Antonis Rokas, Editor

Antonis Rokas, Vanderbilt University;

Author information Article notes Copyright and License information PMC Disclaimer

Associated Data

Data Availability Statement: The sequence, assembly, and annotation reported here are available in GenBank under BioProject accession number PRJNA522919. Raw sequence reads have been deposited in the NCBI Sequence Read Archive for 11CN-03-130 (Oxford Nanopore data, accession number SRR8592562; Illumina iSeq data, accession number SRR8784960; and Illumina HiSeq 4000 data, accession number SRR10359552) and for 11CN-20-091 (Oxford Nanopore data, accession number SRR8592561; Illumina iSeq data, accession number SRR8784959; and Illumina HiSeq 4000 data, accession number SRR10359551). Annotated assemblies are deposited under GenBank accession number WINJ00000000 for 11CN-03-130 and under accession numbers CP045653 to CP045660 for 11CN-20-091.
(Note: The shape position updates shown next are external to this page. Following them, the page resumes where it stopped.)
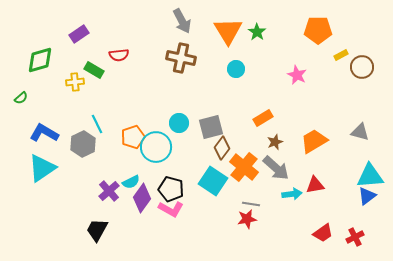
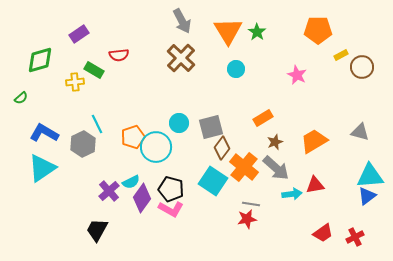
brown cross at (181, 58): rotated 32 degrees clockwise
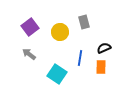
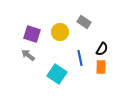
gray rectangle: rotated 40 degrees counterclockwise
purple square: moved 2 px right, 7 px down; rotated 36 degrees counterclockwise
black semicircle: moved 2 px left, 1 px down; rotated 144 degrees clockwise
gray arrow: moved 1 px left, 1 px down
blue line: rotated 21 degrees counterclockwise
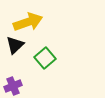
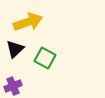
black triangle: moved 4 px down
green square: rotated 20 degrees counterclockwise
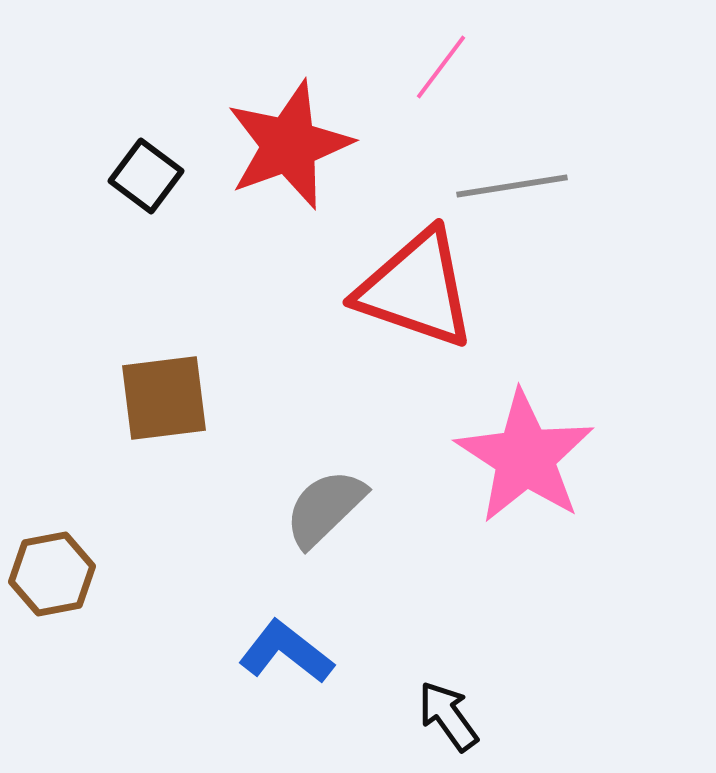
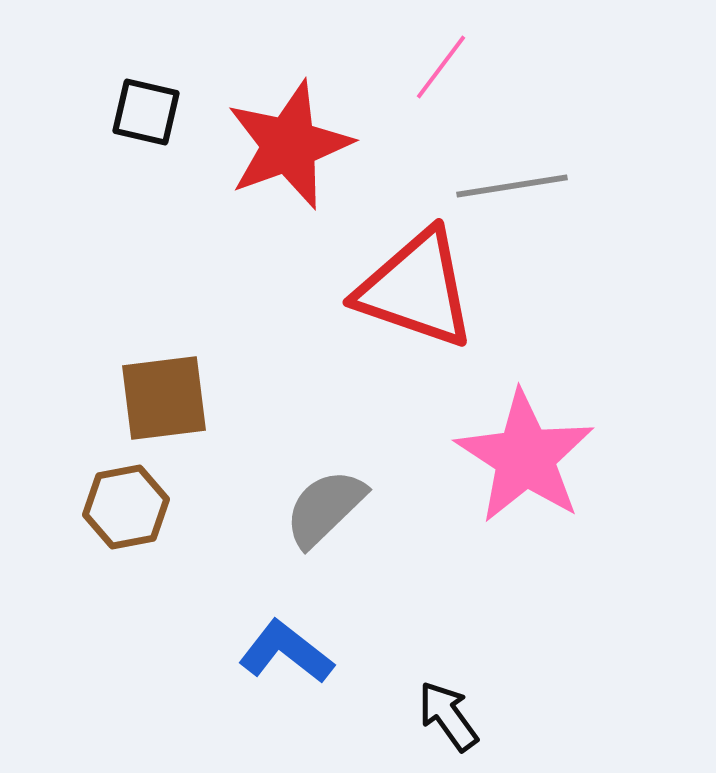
black square: moved 64 px up; rotated 24 degrees counterclockwise
brown hexagon: moved 74 px right, 67 px up
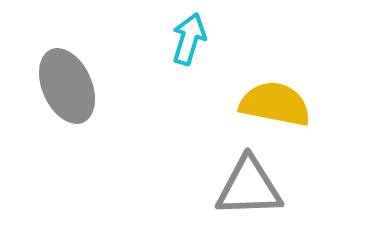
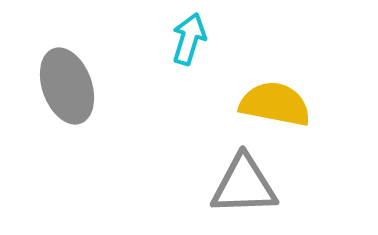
gray ellipse: rotated 4 degrees clockwise
gray triangle: moved 5 px left, 2 px up
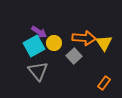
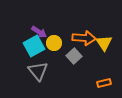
orange rectangle: rotated 40 degrees clockwise
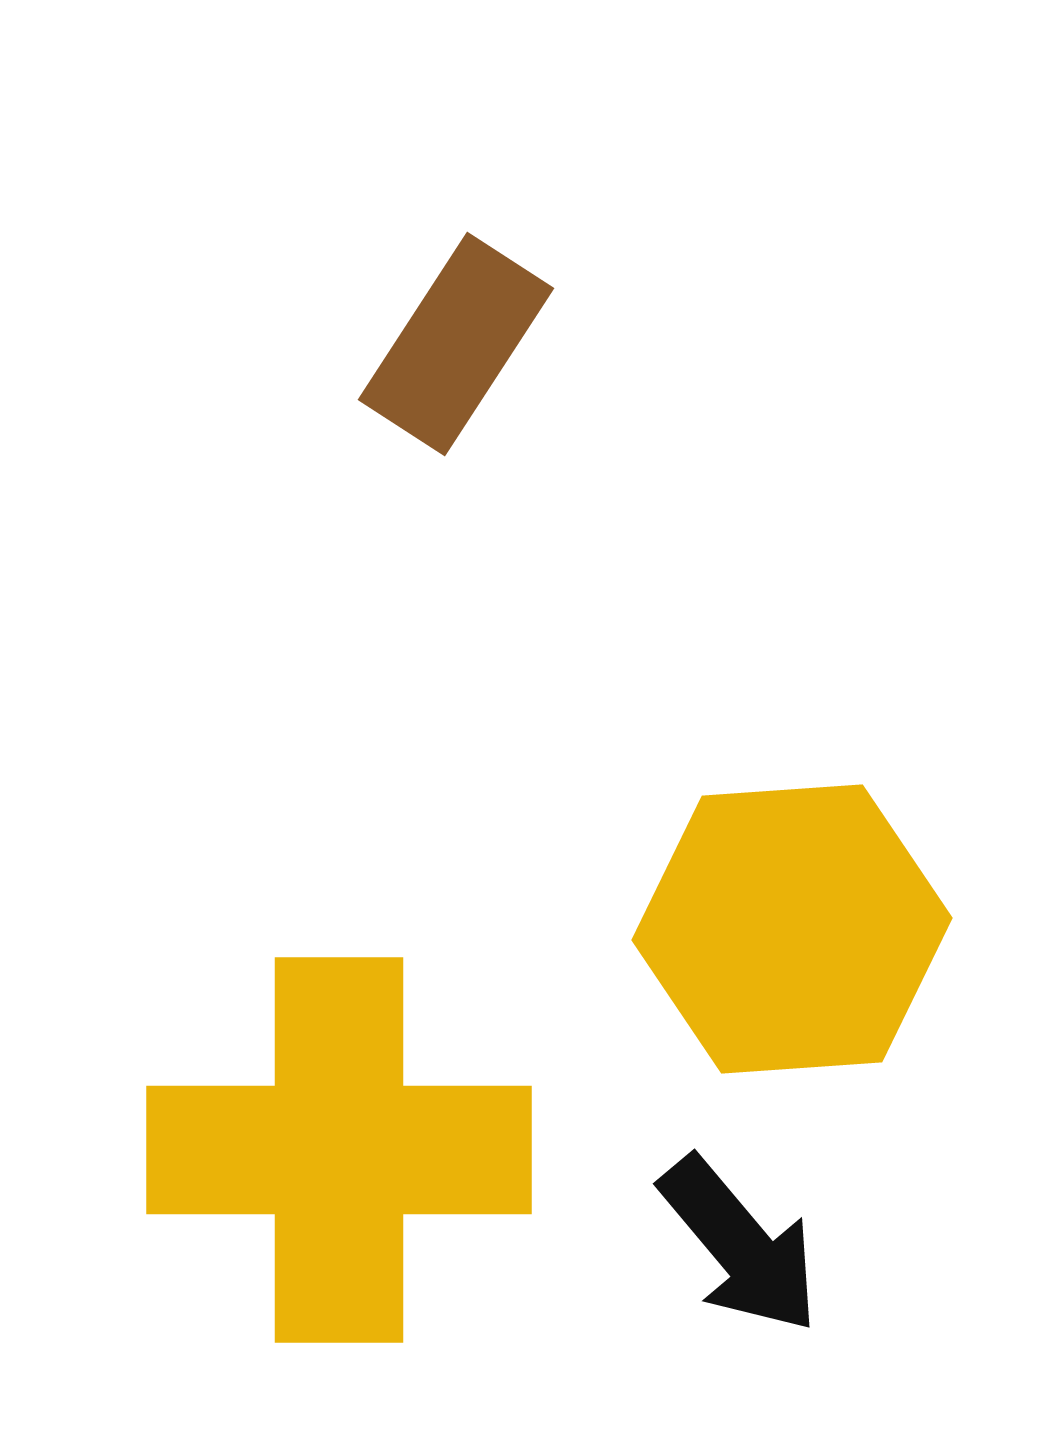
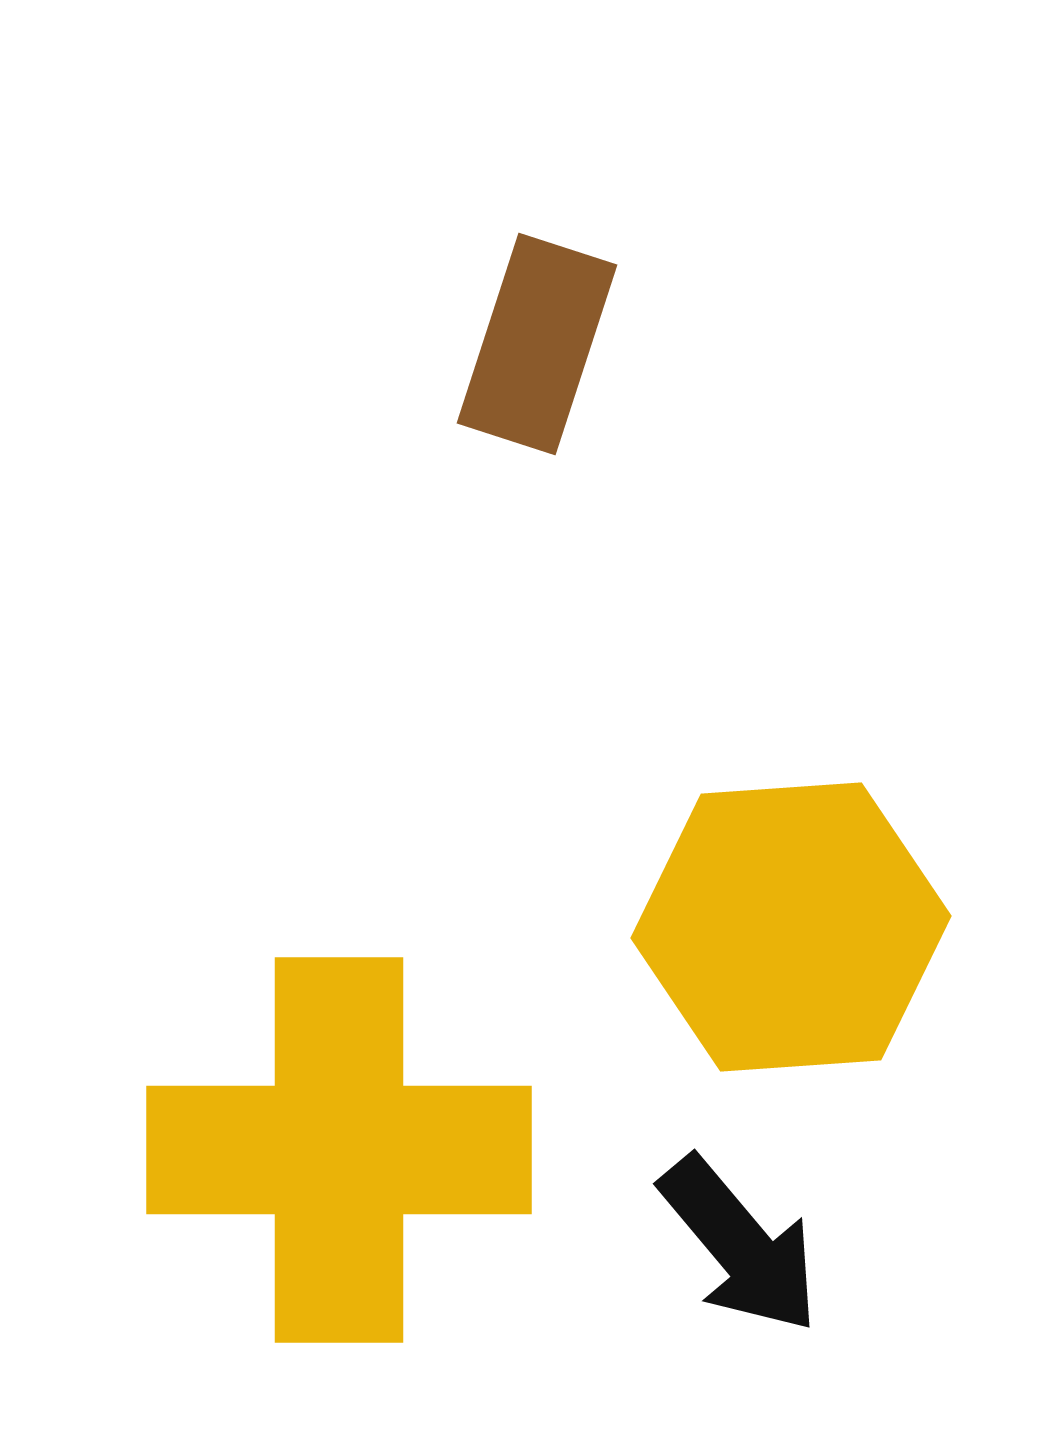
brown rectangle: moved 81 px right; rotated 15 degrees counterclockwise
yellow hexagon: moved 1 px left, 2 px up
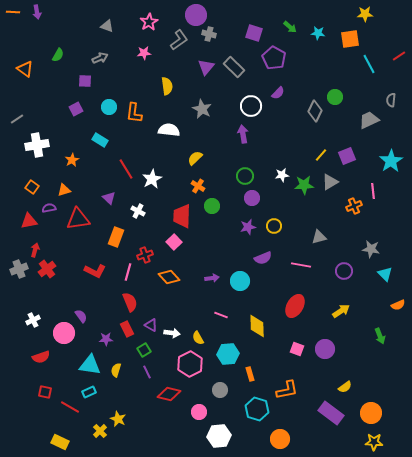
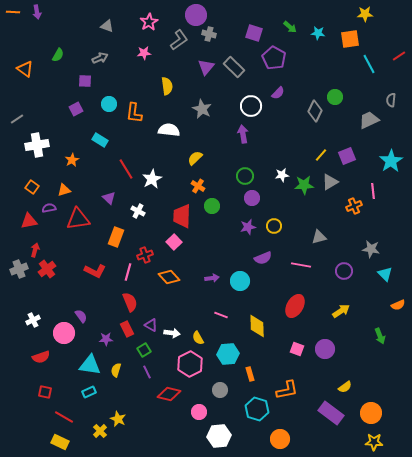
cyan circle at (109, 107): moved 3 px up
red line at (70, 407): moved 6 px left, 10 px down
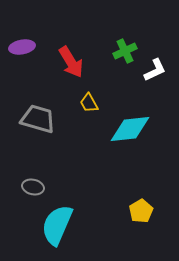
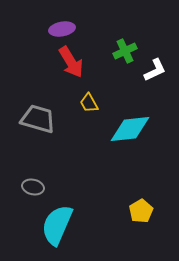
purple ellipse: moved 40 px right, 18 px up
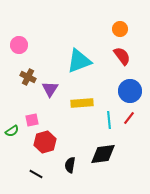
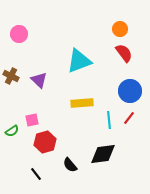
pink circle: moved 11 px up
red semicircle: moved 2 px right, 3 px up
brown cross: moved 17 px left, 1 px up
purple triangle: moved 11 px left, 9 px up; rotated 18 degrees counterclockwise
black semicircle: rotated 49 degrees counterclockwise
black line: rotated 24 degrees clockwise
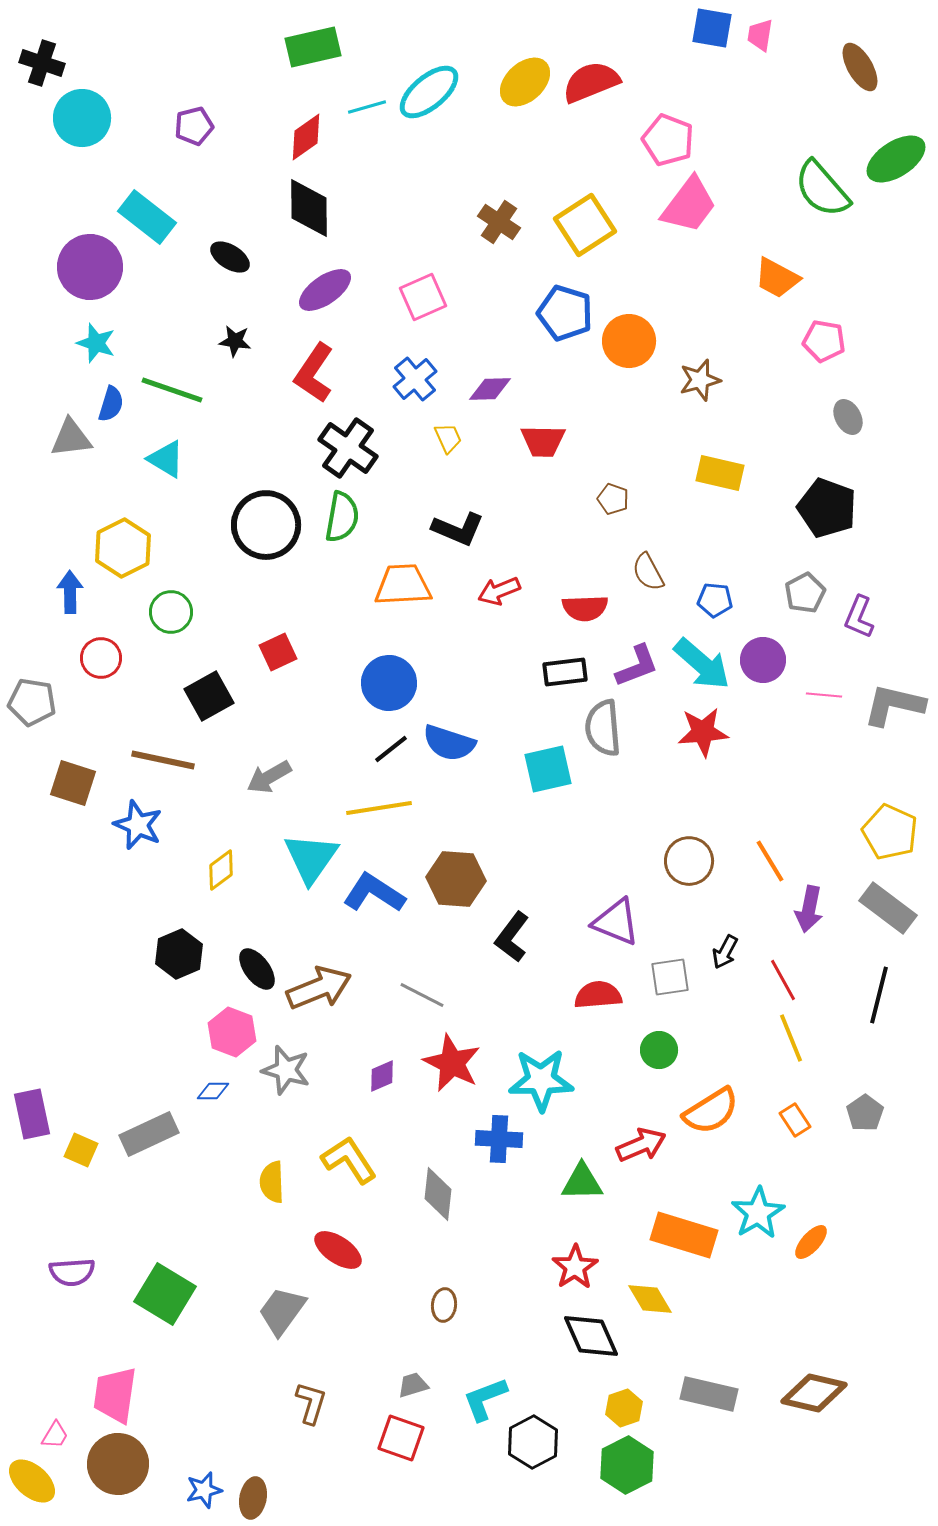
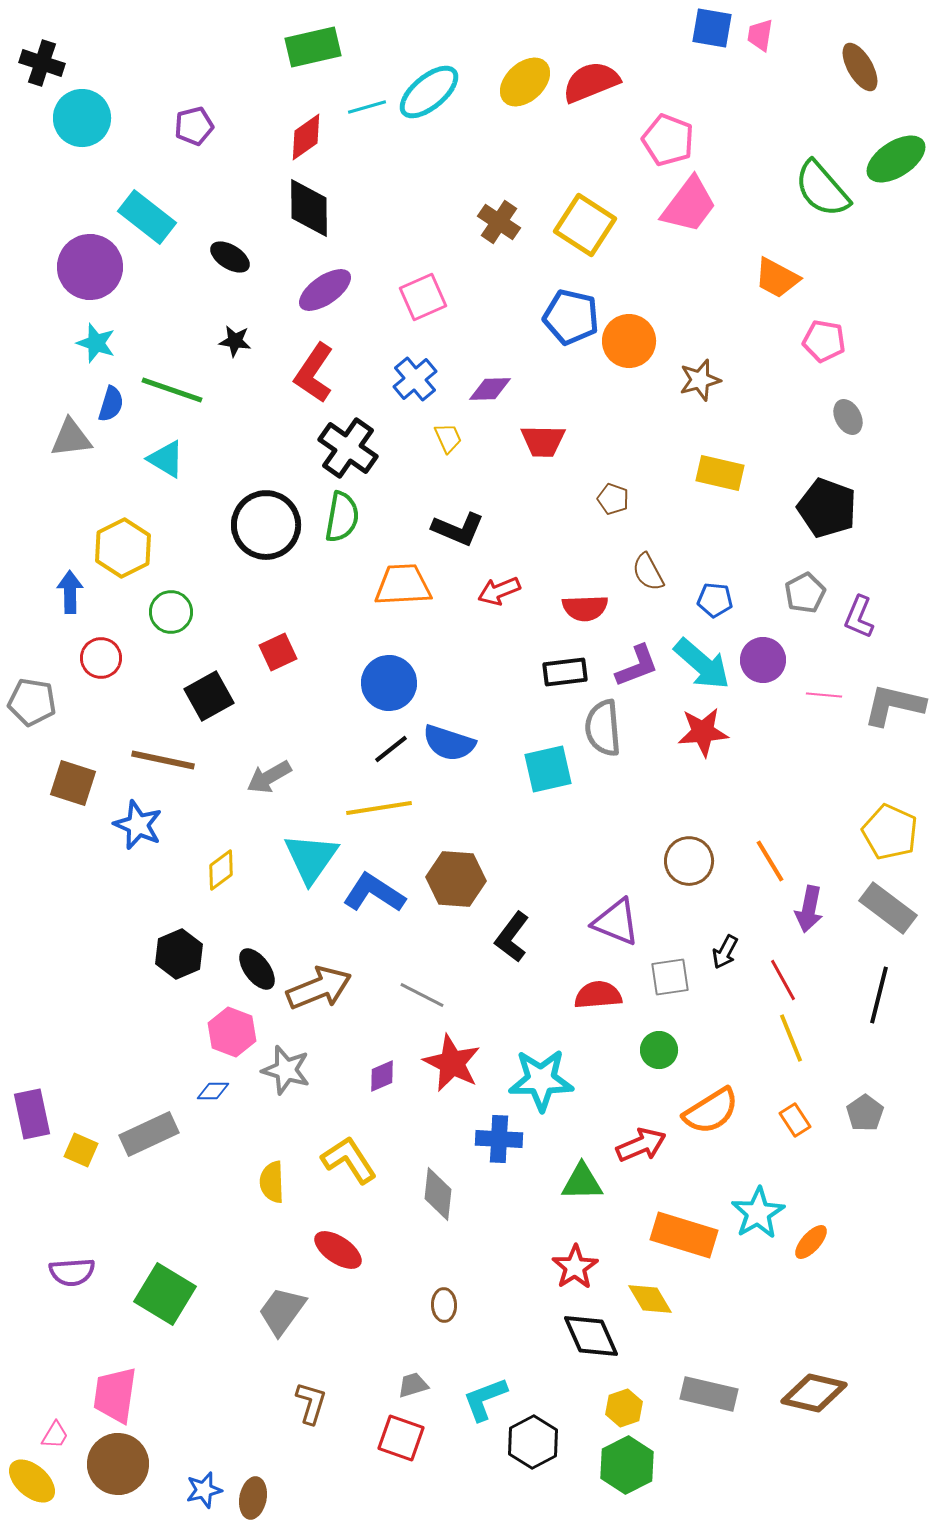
yellow square at (585, 225): rotated 24 degrees counterclockwise
blue pentagon at (565, 313): moved 6 px right, 4 px down; rotated 4 degrees counterclockwise
brown ellipse at (444, 1305): rotated 8 degrees counterclockwise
Talaromyces marneffei is a thermally dimorphic fungus endemic in China and Southeast Asia that causes fatal infections in immunocompromised individuals, particularly in patients with advanced HIV disease. Here, we report the complete genome sequences of two clinical isolates from northern and southern Vietnam.

ABSTRACT

Talaromyces marneffei is a thermally dimorphic fungus endemic in China and Southeast Asia that causes fatal infections in immunocompromised individuals, particularly in patients with advanced HIV disease. Here, we report the complete genome sequences of two clinical isolates from northern and southern Vietnam.

ANNOUNCEMENT

The thermally dimorphic fungus Talaromyces (formerly Penicillium) marneffei causes fatal infections in immunocompromised individuals. In Vietnam, Thailand, and southern China, where T. marneffei is highly endemic, talaromycosis is a leading opportunistic infection and cause of death in HIV-infected individuals. The on-treatment mortality rates in HIV-infected and non-HIV-infected individuals approach 30% and 50%, respectively (1,–3).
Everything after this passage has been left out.